# Activity
Output, exactly as written, the lines below from the one that has "שהמניעים פה לא" through the one that has "ayudar a nuestros"; nothing else, and no pictures.

# Extracted entries

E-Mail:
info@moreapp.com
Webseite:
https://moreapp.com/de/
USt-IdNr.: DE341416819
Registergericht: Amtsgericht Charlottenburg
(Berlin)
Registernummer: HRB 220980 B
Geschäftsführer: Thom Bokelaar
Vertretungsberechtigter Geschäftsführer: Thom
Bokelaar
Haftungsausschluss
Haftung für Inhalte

==

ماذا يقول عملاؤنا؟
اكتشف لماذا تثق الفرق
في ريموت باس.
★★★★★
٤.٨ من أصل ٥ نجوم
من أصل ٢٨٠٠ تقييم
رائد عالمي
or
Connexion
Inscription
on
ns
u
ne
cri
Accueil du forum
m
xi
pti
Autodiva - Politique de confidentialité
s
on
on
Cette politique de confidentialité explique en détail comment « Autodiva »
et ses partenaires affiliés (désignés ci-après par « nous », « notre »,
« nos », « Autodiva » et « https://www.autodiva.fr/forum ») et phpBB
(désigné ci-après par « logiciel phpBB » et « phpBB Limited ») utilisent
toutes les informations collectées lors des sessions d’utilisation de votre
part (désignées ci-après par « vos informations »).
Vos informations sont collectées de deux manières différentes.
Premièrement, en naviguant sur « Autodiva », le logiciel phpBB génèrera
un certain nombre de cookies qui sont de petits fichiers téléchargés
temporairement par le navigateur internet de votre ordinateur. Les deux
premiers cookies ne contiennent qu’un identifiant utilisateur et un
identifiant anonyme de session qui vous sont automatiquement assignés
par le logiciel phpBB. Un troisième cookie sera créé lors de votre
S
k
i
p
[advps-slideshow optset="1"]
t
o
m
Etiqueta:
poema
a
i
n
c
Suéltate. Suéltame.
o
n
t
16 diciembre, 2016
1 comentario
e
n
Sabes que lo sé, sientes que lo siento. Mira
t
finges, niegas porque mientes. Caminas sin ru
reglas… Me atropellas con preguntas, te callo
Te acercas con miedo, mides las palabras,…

...

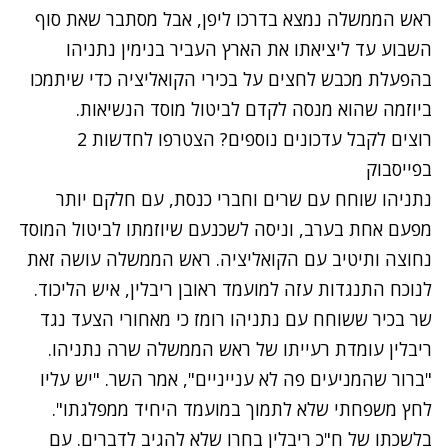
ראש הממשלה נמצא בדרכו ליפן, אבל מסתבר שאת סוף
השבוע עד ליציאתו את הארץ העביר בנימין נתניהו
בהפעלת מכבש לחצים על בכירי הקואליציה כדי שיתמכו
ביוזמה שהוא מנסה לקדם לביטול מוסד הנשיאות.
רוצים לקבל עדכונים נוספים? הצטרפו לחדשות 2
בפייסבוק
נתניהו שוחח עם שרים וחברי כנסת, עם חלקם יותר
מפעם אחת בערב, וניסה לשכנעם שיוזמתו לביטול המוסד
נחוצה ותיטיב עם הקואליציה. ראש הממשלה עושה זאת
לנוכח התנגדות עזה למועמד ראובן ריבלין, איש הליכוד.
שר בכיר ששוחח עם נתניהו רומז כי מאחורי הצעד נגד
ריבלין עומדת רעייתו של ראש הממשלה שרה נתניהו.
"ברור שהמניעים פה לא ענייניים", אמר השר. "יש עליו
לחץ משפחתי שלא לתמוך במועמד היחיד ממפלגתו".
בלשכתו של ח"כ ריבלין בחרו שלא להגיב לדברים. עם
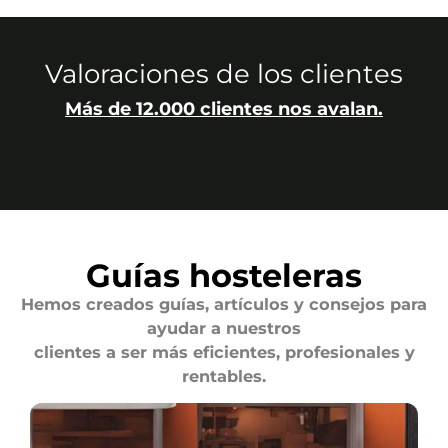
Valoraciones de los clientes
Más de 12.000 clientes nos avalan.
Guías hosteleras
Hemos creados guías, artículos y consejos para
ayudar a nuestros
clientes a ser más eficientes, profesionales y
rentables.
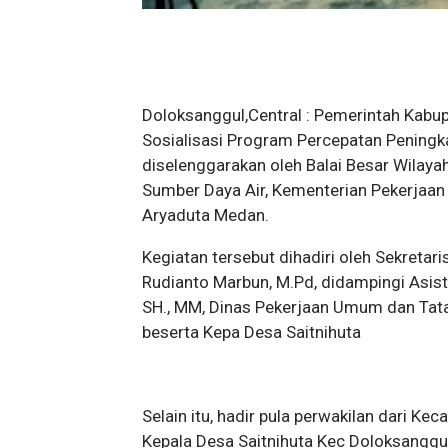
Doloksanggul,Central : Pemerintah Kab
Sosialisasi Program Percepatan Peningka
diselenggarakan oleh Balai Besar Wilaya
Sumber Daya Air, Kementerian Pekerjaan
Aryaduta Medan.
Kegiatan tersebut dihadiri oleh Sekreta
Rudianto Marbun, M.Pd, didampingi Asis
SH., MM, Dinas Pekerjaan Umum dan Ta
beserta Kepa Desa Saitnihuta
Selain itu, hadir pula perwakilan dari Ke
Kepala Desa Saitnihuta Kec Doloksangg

# Written reply
"ברור שהמניעים פה לא ענייניים", אמר השר. "יש עליו
לחץ משפחתי שלא לתמוך במועמד היחיד ממפלגתו".
בלשכתו של ח"כ ריבלין בחרו שלא להגיב לדברים. עם
Valoraciones de los clientes
Más de 12.000 clientes nos avalan.
Guías hosteleras
Hemos creados guías, artículos y consejos para
ayudar a nuestros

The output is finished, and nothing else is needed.